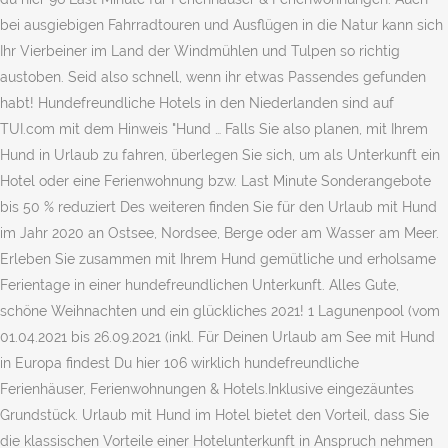
bei ausgiebigen Fahrradtouren und Ausflügen in die Natur kann sich
Ihr Vierbeiner im Land der Windmühlen und Tulpen so richtig
austoben. Seid also schnell, wenn ihr etwas Passendes gefunden
habt! Hundefreundliche Hotels in den Niederlanden sind auf
TUI.com mit dem Hinweis "Hund … Falls Sie also planen, mit Ihrem
Hund in Urlaub zu fahren, überlegen Sie sich, um als Unterkunft ein
Hotel oder eine Ferienwohnung bzw. Last Minute Sonderangebote
bis 50 % reduziert Des weiteren finden Sie für den Urlaub mit Hund
im Jahr 2020 an Ostsee, Nordsee, Berge oder am Wasser am Meer.
Erleben Sie zusammen mit Ihrem Hund gemütliche und erholsame
Ferientage in einer hundefreundlichen Unterkunft. Alles Gute,
schöne Weihnachten und ein glückliches 2021! 1 Lagunenpool (vom
01.04.2021 bis 26.09.2021 (inkl. Für Deinen Urlaub am See mit Hund
in Europa findest Du hier 106 wirklich hundefreundliche
Ferienhäuser, Ferienwohnungen & Hotels.Inklusive eingezäuntes
Grundstück. Urlaub mit Hund im Hotel bietet den Vorteil, dass Sie
die klassischen Vorteile einer Hotelunterkunft in Anspruch nehmen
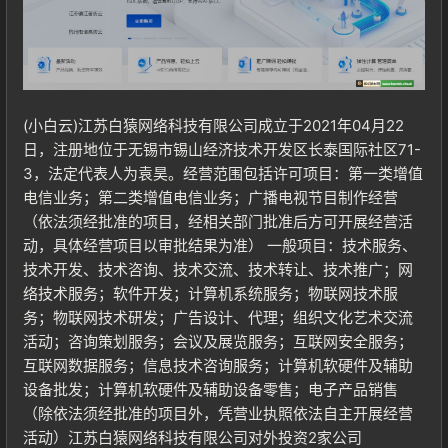
(小白云)江苏白猿网络科技有限公司成立于2021年04月22
日，注册地位于无锡市锡山经济技术开发区长泰国际社区71-
3，法定代表人为袁昊。经营范围包括许可项目：第一类增值
电信业务；第二类增值电信业务；广播电视节目制作经营
（依法须经批准的项目，经相关部门批准后方可开展经营活
动，具体经营项目以审批结果为准） 一般项目：技术服务、
技术开发、技术咨询、技术交流、技术转让、技术推广；网
络技术服务；软件开发；计算机系统服务；物联网技术服
务；物联网技术研发；广告设计、代理；组织文化艺术交流
活动；咨询策划服务；会议及展览服务；互联网安全服务；
登录
互联网数据服务；信息技术咨询服务；计算机软硬件及辅助
没有账号？立即注册
设备批发；计算机软硬件及辅助设备零售；电子产品销售
（除依法须经批准的项目外，凭营业执照依法自主开展经营
活动）江苏白猿网络科技有限公司对外投资2家公司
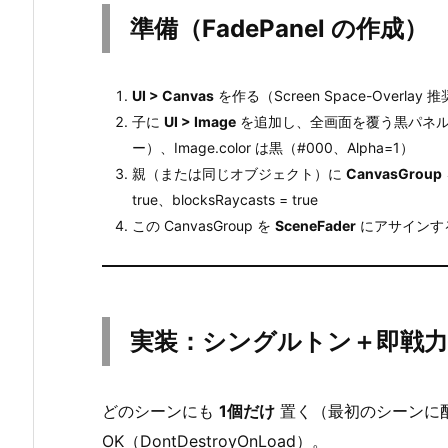
準備（FadePanel の作成）
u
p
な
UI > Canvas
を作る（Screen Space-Overlay 
の
子に
UI > Image
を追加し、全画面を覆う黒パネルにす
か
ー）、Image.color は黒（#000、Alpha=1）
4.
親（または同じオブジェクト）に
CanvasGroup
準
true、blocksRaycasts = true
備
この CanvasGroup を
SceneFader
にアサインす
（F
a
d
e
実装：シングルトン＋即戦
P
a
n
どのシーンにも
1個だけ
置く（最初のシーンに
e
OK（DontDestroyOnLoad）。
l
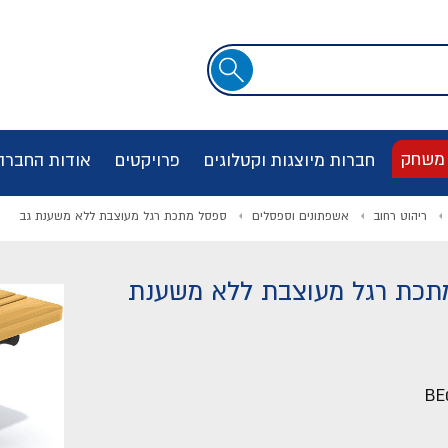
שדה
חיפוש
 משחק
חברות מיוצגות וקטלוגים
פרויקטים
אודות החברה
ריהוט רחוב
אשפתונים וספסלים
ספסל מתכת רגל מעוצבת ללא משענת גב
תכת רגל מעוצבת ללא משענת
BE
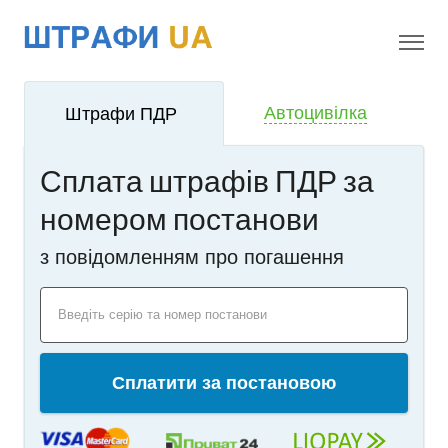
!
i
Автоцивілка
Штрафи ПДР
Сплата штрафів ПДР за
номером постанови
з повідомленням про погашення
Введіть серію та номер постанови
Сплатити за постановою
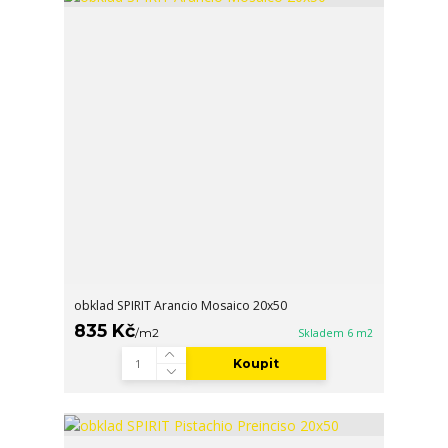
obklad SPIRIT Arancio Mosaico 20x50
835 Kč
/
m2
Skladem 6 m2
Koupit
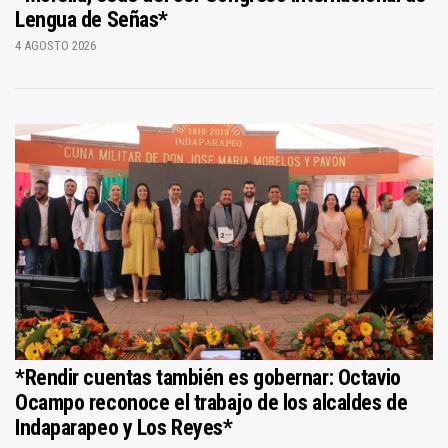
Lengua de Señas*
4 AGOSTO 2026
*Rendir cuentas también es gobernar: Octavio
Ocampo reconoce el trabajo de los alcaldes de
Indaparapeo y Los Reyes*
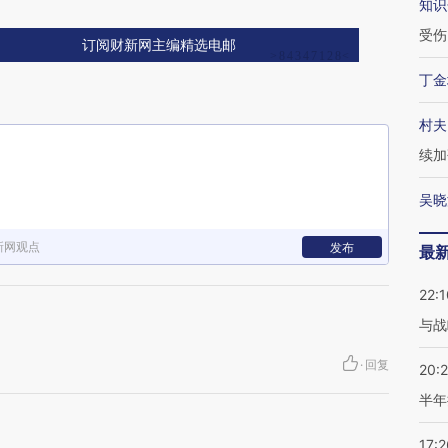
知识
受伤
订阅财新网主编精选电邮
丁金
村夫
续加
吴晓
新网观点
发布
最
22:1
与战
·
回复
20:
半年
17:2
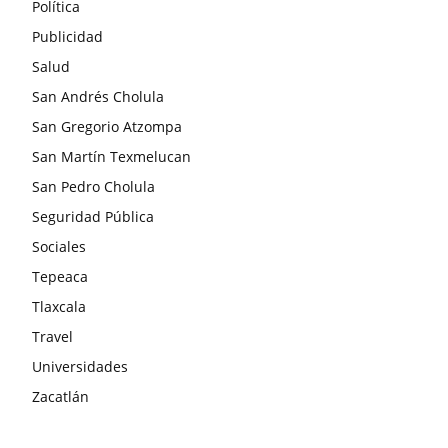
Política
Publicidad
Salud
San Andrés Cholula
San Gregorio Atzompa
San Martín Texmelucan
San Pedro Cholula
Seguridad Pública
Sociales
Tepeaca
Tlaxcala
Travel
Universidades
Zacatlán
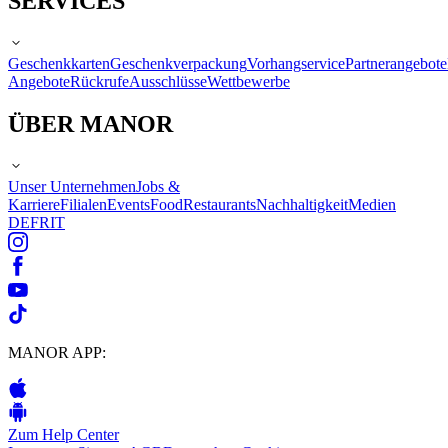
SERVICES
Geschenkkarten
Geschenkverpackung
Vorhangservice
Partnerangebote
Angebote
Rückrufe
Ausschlüsse
Wettbewerbe
ÜBER MANOR
Unser Unternehmen
Jobs &
Karriere
Filialen
Events
Food
Restaurants
Nachhaltigkeit
Medien
DE
FR
IT
MANOR APP:
Zum Help Center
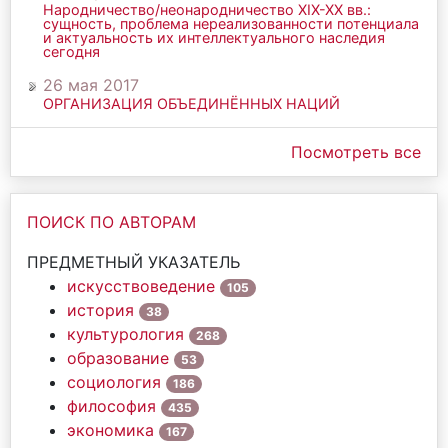
Народничество/неонародничество ХIХ-ХХ вв.:
сущность, проблема нереализованности потенциала
и актуальность их интеллектуального наследия
сегодня
26 мая 2017
ОРГАНИЗАЦИЯ ОБЪЕДИНЁННЫХ НАЦИЙ
Посмотреть все
ПОИСК ПО АВТОРАМ
ПРЕДМЕТНЫЙ УКАЗАТЕЛЬ
искусствоведение
105
история
38
культурология
268
образование
53
социология
186
философия
435
экономика
167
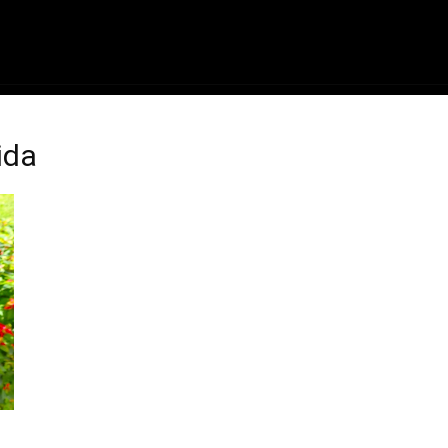
ME
FILMES
SÉRIES
GAMES
QU
ida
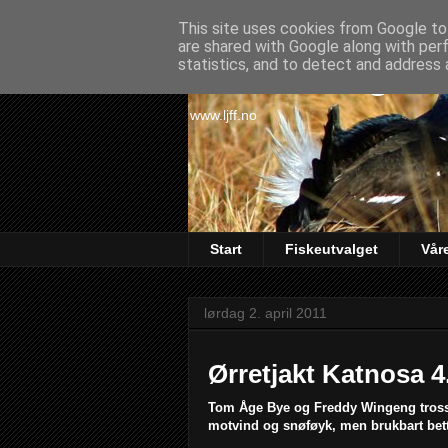
This site uses cookies from Google to 
are shared with Google along with per
Lørenskog Ja
statistics, and to detect and address 
www.ljff.no
Start
Fiskeutvalget
Vår
lørdag 2. april 2011
Ørretjakt Katnosa 4
Tom Åge Bye og Freddy Wingeng trosse
motvind og snøføyk, men brukbart bett.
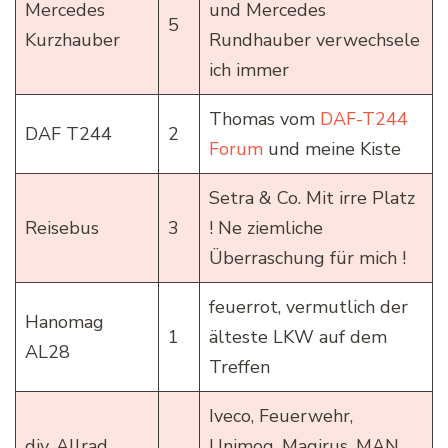
Mercedes
und Mercedes
5
Kurzhauber
Rundhauber verwechsele
ich immer
Thomas vom
DAF-T244
DAF T244
2
Forum
und meine Kiste
Setra & Co. Mit irre Platz
Reisebus
3
! Ne ziemliche
Überraschung für mich !
feuerrot, vermutlich der
Hanomag
1
älteste LKW auf dem
AL28
Treffen
Iveco, Feuerwehr,
div. Allrad
Unimog, Magirus, MAN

■ **Work order**
Among the lines of the data, find every one that holds "Urlaub" and copy it.

■ **Problem solution**
Hund in Urlaub zu fahren, überlegen Sie sich, um als Unterkunft ein
bis 50 % reduziert Des weiteren finden Sie für den Urlaub mit Hund
01.04.2021 bis 26.09.2021 (inkl. Für Deinen Urlaub am See mit Hund
Grundstück. Urlaub mit Hund im Hotel bietet den Vorteil, dass Sie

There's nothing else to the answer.